Homeland security: Help needed on U.S. border

The drug war is on.

On the same day that the secretary of homeland security told Congress that drug-related violence along the Mexican border had grown beyond the ability of the department to handle, the DEA announced an operation against a major Mexican drug cartel that netted more than 750 suspects – almost all of them in the U.S.

“I believe this is going to require more than the Department of Homeland Security,” Janet Napolitano said Wednesday during her first Capitol Hill appearance since her confirmation last month as homeland security secretary.

“So we are reaching out to the national security adviser, to the attorney general and others about how we within the United States make sure we are doing all we can in a coordinated way to support the president of Mexico,” said Ms. Napolitano, explaining that containing border-related drug violence will require more than the 22 agencies and 200,000 employees in her department.

TWT RELATED STORY: 755 arrested in drug cartel operation

Border violence, which claimed more than 1,000 lives in January and about 6,000 in 2008, is already on the radar of Pentagon and CIA officials, who have told The Washington Times of their involvement in the current crisis in Mexico and say they are watching developments closely.

U.S. intelligence officials told The Times that the effects of the global economic crisis on Mexico have helped narcotics traffickers recruit more people and corrupt more Mexican officials.

At his first meeting with reporters Wednesday, new CIA Director Leon E. Panetta said that Mexico was a “priority” for the agency.

“Mexico is an area of concern because of the drug wars going on there,” Mr. Panetta said. “The president [of Mexico] has courageously taken on that issue, but nevertheless, it’s an area that we are paying attention to, a lot of attention to.”

Meanwhile Wednesday, Justice Department officials announced the arrest of 755 people associated with Mexico’s powerful Sinaloa cartel as part of a two-year probe dubbed “Operation Xcellerator.” The operation also netted $59 million, 12,000 kilograms of cocaine, 16,000 pounds of marijuana and about 1.3 million Ecstasy pills.

But as a measure of how thoroughly Mexico’s deadly drug gangs have entrenched themselves in the U.S., Justice Department officials said only 20 of the arrests took place in Mexico, with the rest taking place north of the border.

And in a specific example of the spread of Mexican drug-gang violence across the U.S., a confidential Department of Homeland Security advisory said an assassination attempt on a South Carolina deputy sheriff was the work of three illegal immigrants as part of a Mexican-American gang with ties to the drug trade.

Lexington County, S.C., Deputy Sheriff Ted Xanthakis and his K-9, Arcos, both survived the ambush by three men armed with a 12-gauge shotgun during a Feb. 8 incident in West Columbia, S.C.

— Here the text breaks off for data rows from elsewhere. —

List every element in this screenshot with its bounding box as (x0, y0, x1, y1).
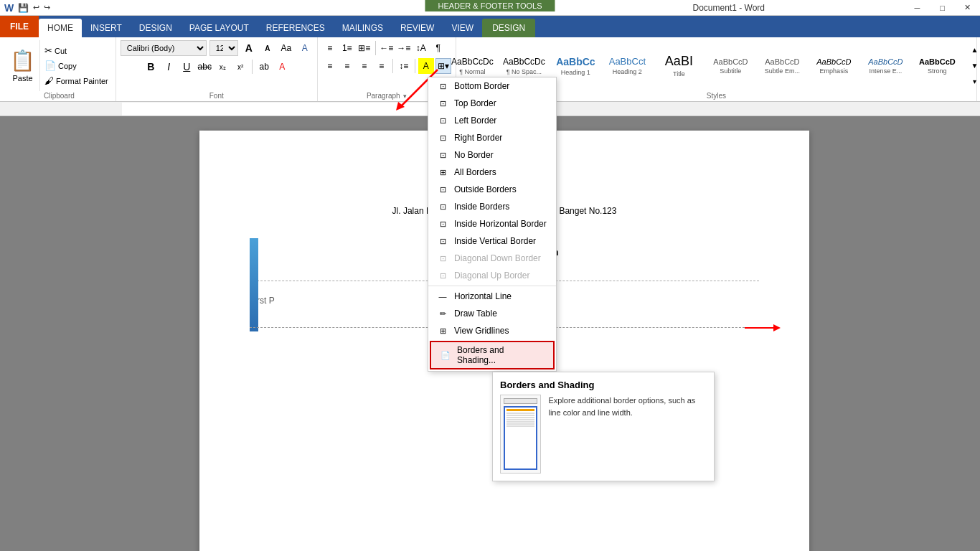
inside-h-border-icon: ⊡ (437, 218, 448, 230)
align-left-button[interactable]: ≡ (322, 58, 338, 74)
cut-icon: ✂ (44, 45, 52, 56)
outside-borders-icon: ⊡ (437, 184, 448, 195)
sort-button[interactable]: ↕A (413, 40, 429, 56)
style-heading2[interactable]: AaBbCct Heading 2 (602, 41, 652, 91)
dropdown-borders-and-shading[interactable]: 📄 Borders and Shading... (430, 341, 555, 369)
multilevel-list-button[interactable]: ⊞≡ (357, 40, 372, 56)
clipboard-label: Clipboard (3, 92, 116, 100)
strikethrough-button[interactable]: abc (197, 59, 212, 75)
clipboard-group: 📋 Paste ✂ Cut 📄 Copy 🖌 Format Painter Cl… (3, 37, 116, 101)
decrease-indent-button[interactable]: ←≡ (379, 40, 395, 56)
style-intense-emphasis[interactable]: AaBbCcD Intense E... (860, 41, 910, 91)
quick-access-undo[interactable]: ↩ (33, 3, 39, 12)
style-normal-label: ¶ Normal (459, 68, 485, 75)
font-name-select[interactable]: Calibri (Body) (121, 40, 207, 56)
styles-scroll-up[interactable]: ▲ (966, 42, 980, 58)
dropdown-no-border[interactable]: ⊡ No Border (428, 146, 556, 164)
maximize-button[interactable]: □ (930, 0, 955, 16)
no-border-label: No Border (454, 150, 494, 160)
bullets-button[interactable]: ≡ (322, 40, 338, 56)
inside-borders-label: Inside Borders (454, 202, 509, 212)
ribbon-tabs: FILE HOME INSERT DESIGN PAGE LAYOUT REFE… (0, 16, 980, 37)
diagonal-down-label: Diagonal Down Border (454, 253, 541, 263)
style-subtle-emphasis[interactable]: AaBbCcD Subtle Em... (757, 41, 807, 91)
dropdown-bottom-border[interactable]: ⊡ Bottom Border (428, 77, 556, 95)
dropdown-diagonal-up[interactable]: ⊡ Diagonal Up Border (428, 267, 556, 284)
dropdown-diagonal-down[interactable]: ⊡ Diagonal Down Border (428, 250, 556, 267)
no-border-icon: ⊡ (437, 149, 448, 161)
text-effects-button[interactable]: A (297, 40, 313, 56)
style-heading1[interactable]: AaBbCc Heading 1 (550, 41, 600, 91)
dropdown-horizontal-line[interactable]: — Horizontal Line (428, 288, 556, 305)
style-emphasis[interactable]: AaBbCcD Emphasis (809, 41, 859, 91)
tab-file[interactable]: FILE (0, 16, 39, 37)
inside-h-border-label: Inside Horizontal Border (454, 219, 547, 229)
font-grow-button[interactable]: A (241, 40, 257, 56)
style-subtitle[interactable]: AaBbCcD Subtitle (705, 41, 755, 91)
dropdown-left-border[interactable]: ⊡ Left Border (428, 112, 556, 129)
numbering-button[interactable]: 1≡ (339, 40, 355, 56)
tab-page-layout[interactable]: PAGE LAYOUT (181, 19, 258, 37)
inside-borders-icon: ⊡ (437, 201, 448, 212)
tab-home[interactable]: HOME (39, 19, 82, 37)
subscript-button[interactable]: x₂ (215, 59, 230, 75)
paste-button[interactable]: 📋 Paste (6, 40, 40, 91)
font-shrink-button[interactable]: A (260, 40, 275, 56)
dropdown-inside-h-border[interactable]: ⊡ Inside Horizontal Border (428, 215, 556, 232)
superscript-button[interactable]: x² (232, 59, 248, 75)
styles-more[interactable]: ▾ (966, 74, 980, 90)
styles-scroll-down[interactable]: ▼ (966, 58, 980, 74)
font-label: Font (116, 92, 317, 100)
dropdown-outside-borders[interactable]: ⊡ Outside Borders (428, 181, 556, 198)
dropdown-inside-v-border[interactable]: ⊡ Inside Vertical Border (428, 232, 556, 250)
minimize-button[interactable]: ─ (905, 0, 930, 16)
tab-references[interactable]: REFERENCES (258, 19, 334, 37)
tab-insert[interactable]: INSERT (82, 19, 131, 37)
cut-button[interactable]: ✂ Cut (43, 44, 110, 57)
dropdown-right-border[interactable]: ⊡ Right Border (428, 129, 556, 146)
text-highlight-button[interactable]: ab (256, 59, 272, 75)
format-painter-button[interactable]: 🖌 Format Painter (43, 75, 110, 87)
increase-indent-button[interactable]: →≡ (396, 40, 412, 56)
tab-header-footer-design[interactable]: DESIGN (482, 19, 535, 37)
copy-icon: 📄 (44, 60, 56, 71)
paste-label: Paste (12, 74, 32, 83)
style-subtitle-label: Subtitle (720, 67, 741, 75)
bold-button[interactable]: B (143, 59, 159, 75)
italic-button[interactable]: I (161, 59, 176, 75)
font-clear-button[interactable]: Aa (278, 40, 294, 56)
header-footer-tools-label: HEADER & FOOTER TOOLS (425, 0, 555, 11)
svg-marker-5 (773, 324, 781, 331)
show-hide-marks-button[interactable]: ¶ (430, 40, 446, 56)
tab-review[interactable]: REVIEW (392, 19, 443, 37)
horizontal-line-icon: — (437, 291, 448, 302)
dropdown-draw-table[interactable]: ✏ Draw Table (428, 305, 556, 322)
blue-bar (250, 238, 258, 331)
align-center-button[interactable]: ≡ (339, 58, 355, 74)
tab-design[interactable]: DESIGN (131, 19, 181, 37)
borders-shading-label: Borders and Shading... (457, 345, 545, 365)
view-gridlines-icon: ⊞ (437, 325, 448, 336)
tab-view[interactable]: VIEW (443, 19, 482, 37)
quick-access-save[interactable]: 💾 (18, 3, 29, 13)
style-strong[interactable]: AaBbCcD Strong (912, 41, 962, 91)
copy-button[interactable]: 📄 Copy (43, 60, 110, 72)
style-heading2-preview: AaBbCct (609, 56, 646, 67)
close-button[interactable]: ✕ (955, 0, 980, 16)
borders-shading-tooltip: Borders and Shading Explore additional b… (492, 372, 715, 481)
tab-mailings[interactable]: MAILINGS (334, 19, 392, 37)
font-color-button[interactable]: A (274, 59, 290, 75)
arrow-right (745, 317, 788, 339)
dropdown-inside-borders[interactable]: ⊡ Inside Borders (428, 198, 556, 215)
dropdown-all-borders[interactable]: ⊞ All Borders (428, 164, 556, 181)
font-size-select[interactable]: 12 (209, 40, 238, 56)
all-borders-label: All Borders (454, 167, 496, 177)
dropdown-view-gridlines[interactable]: ⊞ View Gridlines (428, 322, 556, 339)
tooltip-title: Borders and Shading (500, 380, 707, 390)
style-subtle-emphasis-preview: AaBbCcD (765, 57, 799, 66)
dropdown-top-border[interactable]: ⊡ Top Border (428, 95, 556, 112)
quick-access-redo[interactable]: ↪ (44, 3, 50, 12)
style-title[interactable]: AaBI Title (654, 41, 704, 91)
underline-button[interactable]: U (179, 59, 194, 75)
align-right-button[interactable]: ≡ (357, 58, 372, 74)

Two of the men were identified in a U.S. Immigration and Customs Enforcement (ICE) report as members of the Surenos gang, or SUR-13, a collection of hundreds of Mexican-American street gangs with origins in the oldest barrios of Southern California and which federal law enforcement agencies accuse of involvement in smuggling drugs and illegal immigrants.

Violence on the Mexican border and its reverberations throughout the U.S. are emerging as one of the gravest and least expected problems confronting the Obama administration, a point that was made by President George W. Bush in a late December interview with The Washington Times.

Mr. Obama will need to deal “with these drug cartels in our own neighborhood,” Mr. Bush said. “And the front line of the fight will be Mexico. The drug lords will continue to search for a soft underbelly. And one of the things that future presidents are going to have to make sure of is that they don’t find a safe haven in parts of Central America.”

In her testimony Wednesday, Ms. Napolitano sounded a similar note, saying: “I’ve actually found the situation in Mexico one of the top priority items on my desk. It was on my desk when I was governor of Arizona, but as the secretary of homeland security, I see it in a much broader way.”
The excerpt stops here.